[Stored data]

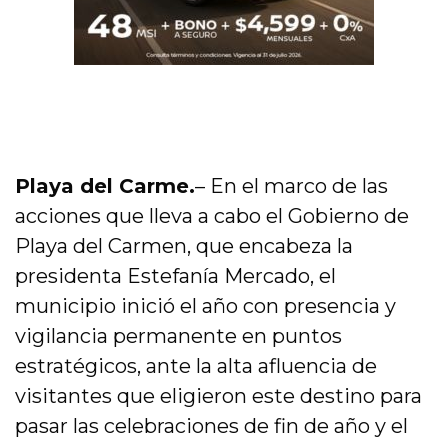
Playa del Carme.
– En el marco de las
acciones que lleva a cabo el Gobierno de
Playa del Carmen, que encabeza la
presidenta Estefanía Mercado, el
municipio inició el año con presencia y
vigilancia permanente en puntos
estratégicos, ante la alta afluencia de
visitantes que eligieron este destino para
pasar las celebraciones de fin de año y el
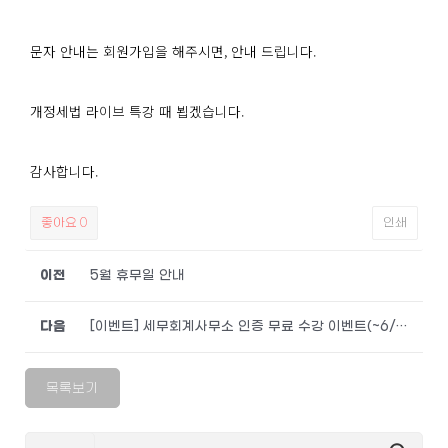
문자 안내는 회원가입을 해주시면, 안내 드립니다.
개정세법 라이브 특강 때 뵙겠습니다.
감사합니다.
좋아요
0
인쇄
이전
5월 휴무일 안내
다음
[이벤트] 세무회계사무소 인증 무료 수강 이벤트(~6/30까지 수강 가능)
목록보기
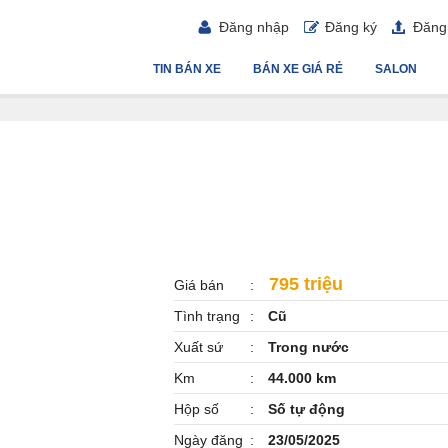
Đăng nhập
Đăng ký
Đăng 
TIN BÁN XE
BÁN XE GIÁ RẺ
SALON
795 triệu
Giá bán
Tình trạng
Cũ
Xuất sứ
Trong nước
Km
44.000 km
Hộp số
Số tự động
Ngày đăng
23/05/2025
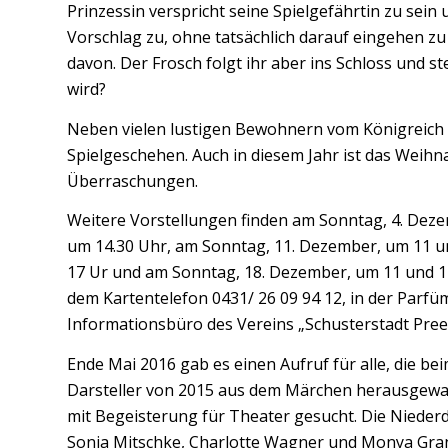
Prinzessin verspricht seine Spielgefährtin zu sein u
Vorschlag zu, ohne tatsächlich darauf eingehen zu w
davon. Der Frosch folgt ihr aber ins Schloss und st
wird?
Neben vielen lustigen Bewohnern vom Königreich 
Spielgeschehen. Auch in diesem Jahr ist das Weih
Überraschungen.
Weitere Vorstellungen finden am Sonntag, 4. Dez
um 14.30 Uhr, am Sonntag, 11. Dezember, um 11 u
17 Ur und am Sonntag, 18. Dezember, um 11 und 14.
dem Kartentelefon 0431/ 26 09 94 12, in der Par
Informationsbüro des Vereins „Schusterstadt Pree
Ende Mai 2016 gab es einen Aufruf für alle, die b
Darsteller von 2015 aus dem Märchen herausgewac
mit Begeisterung für Theater gesucht. Die Nieder
Sonja Mitschke, Charlotte Wagner und Monya Gran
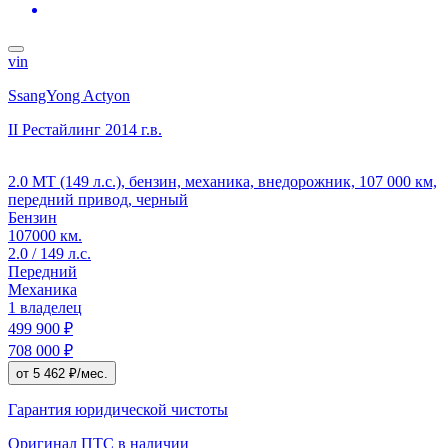
vin
SsangYong Actyon
II Рестайлинг
2014 г.в.
2.0 MT (149 л.с.), бензин, механика, внедорожник, 107 000 км,
передний привод, черный
Бензин
107000 км.
2.0 / 149 л.с.
Передний
Механика
1 владелец
499 900 ₽
708 000 ₽
от 5 462 ₽/мес.
Гарантия юридической чистоты
Оригинал ПТС
в наличии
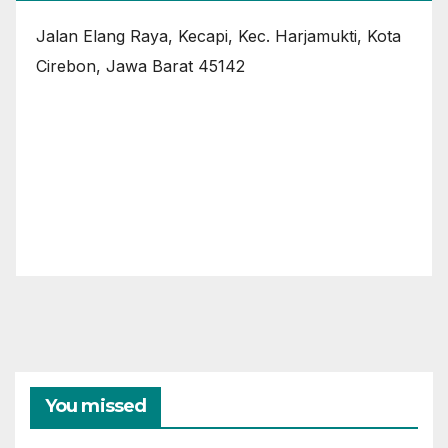
Jalan Elang Raya, Kecapi, Kec. Harjamukti, Kota
Cirebon, Jawa Barat 45142
You missed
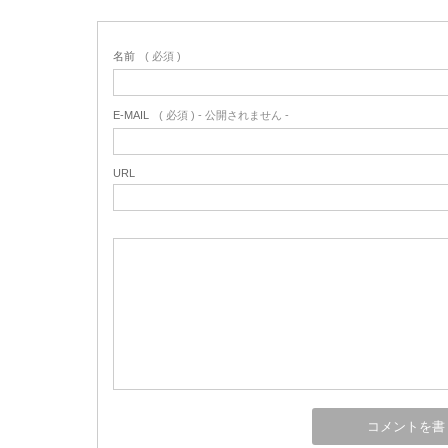
名前
( 必須 )
E-MAIL
( 必須 ) - 公開されません -
URL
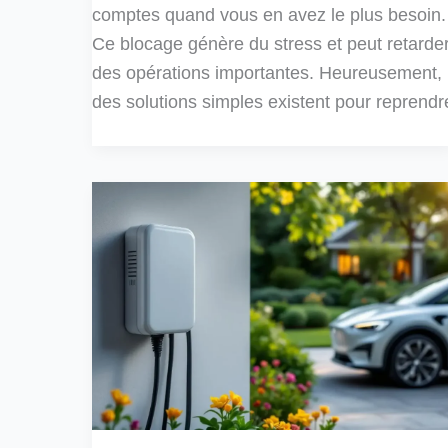
comptes quand vous en avez le plus besoin.
Ce blocage génère du stress et peut retarde
des opérations importantes. Heureusement,
des solutions simples existent pour reprendr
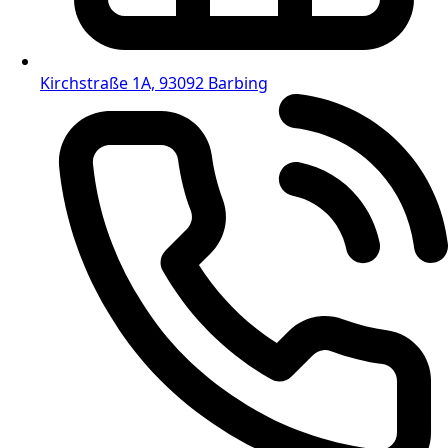
Kirchstraße 1A, 93092 Barbing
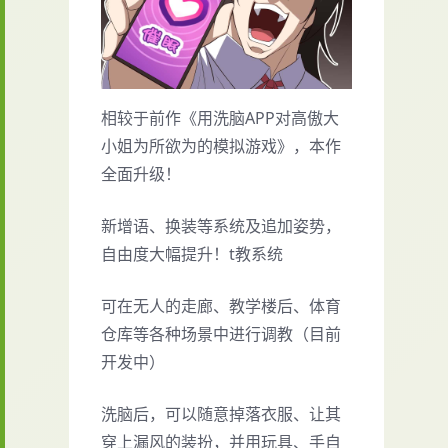
相较于前作《用洗脑APP对高傲大
小姐为所欲为的模拟游戏》，本作
全面升级！
新增语、换装等系统及追加姿势，
自由度大幅提升！t教系统
可在无人的走廊、教学楼后、体育
仓库等各种场景中进行调教（目前
开发中）
洗脑后，可以随意掉落衣服、让其
穿上漏风的装扮，并用玩具、手自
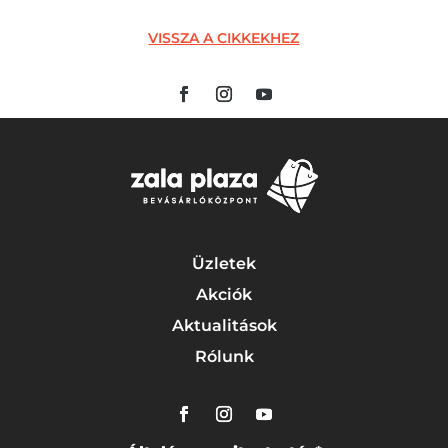
VISSZA A CIKKEKHEZ
Üzletek
Akciók
Aktualitások
Rólunk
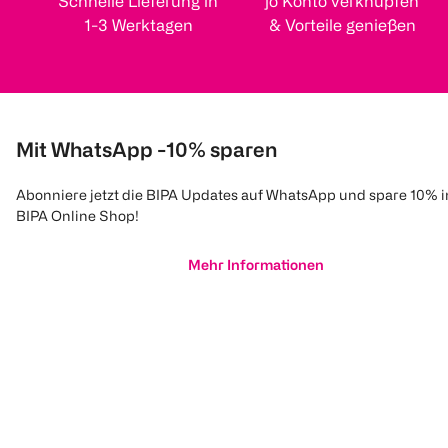
Schnelle Lieferung in
jö Konto verknüpfen
1-3 Werktagen
& Vorteile genießen
Mit WhatsApp -10% sparen
Abonniere jetzt die BIPA Updates auf WhatsApp und spare 10% 
BIPA Online Shop!
Mehr Informationen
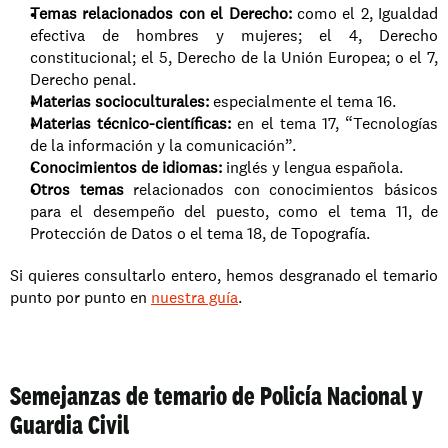
Temas relacionados con el Derecho: 
como el 2, Igualdad 
efectiva de hombres y mujeres; el 4, Derecho 
constitucional; el 5, Derecho de la Unión Europea; o el 7, 
Derecho penal. 
Materias socioculturales:
 especialmente el tema 16. 
Materias técnico-científicas:
 en el tema 17, “Tecnologías 
de la información y la comunicación”. 
Conocimientos de idiomas:
 inglés y lengua española. 
Otros temas
 relacionados con conocimientos básicos 
para el desempeño del puesto, como el tema 11, de 
Protección de Datos o el tema 18, de Topografía. 
Si quieres consultarlo entero, hemos desgranado el temario 
punto por punto en 
nuestra guía
.
Semejanzas de temario de Policía Nacional y 
Guardia Civil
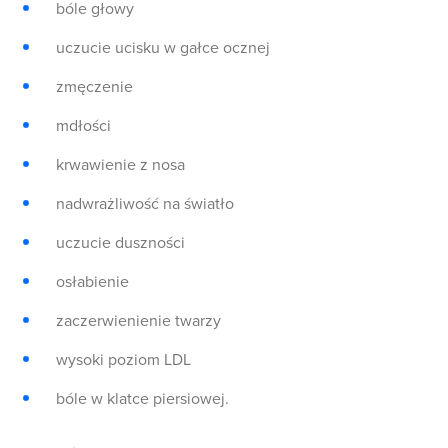
bóle głowy
uczucie ucisku w gałce ocznej
zmęczenie
mdłości
krwawienie z nosa
nadwrażliwość na światło
uczucie duszności
osłabienie
zaczerwienienie twarzy
wysoki poziom LDL
bóle w klatce piersiowej.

Work task →
Please determine how many lines in the entries contain the word "BIPA" and answer with the number alone.

Written reply →
2